The data>
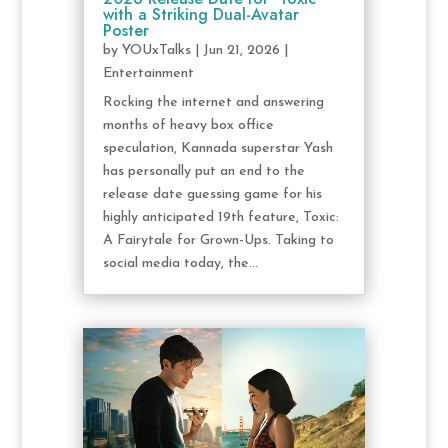
with a Striking Dual-Avatar
Poster
by
YOUxTalks
|
Jun 21, 2026
|
Entertainment
Rocking the internet and answering
months of heavy box office
speculation, Kannada superstar Yash
has personally put an end to the
release date guessing game for his
highly anticipated 19th feature, Toxic:
A Fairytale for Grown-Ups. Taking to
social media today, the...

Description of the task> Give the lines again exactly, starting where the entries begin and stopping once the line with "A Fairytale for Grown-Ups. Taking to" is included; pictures are not copied.

Response>
with a Striking Dual-Avatar
Poster
by
YOUxTalks
|
Jun 21, 2026
|
Entertainment
Rocking the internet and answering
months of heavy box office
speculation, Kannada superstar Yash
has personally put an end to the
release date guessing game for his
highly anticipated 19th feature, Toxic:
A Fairytale for Grown-Ups. Taking to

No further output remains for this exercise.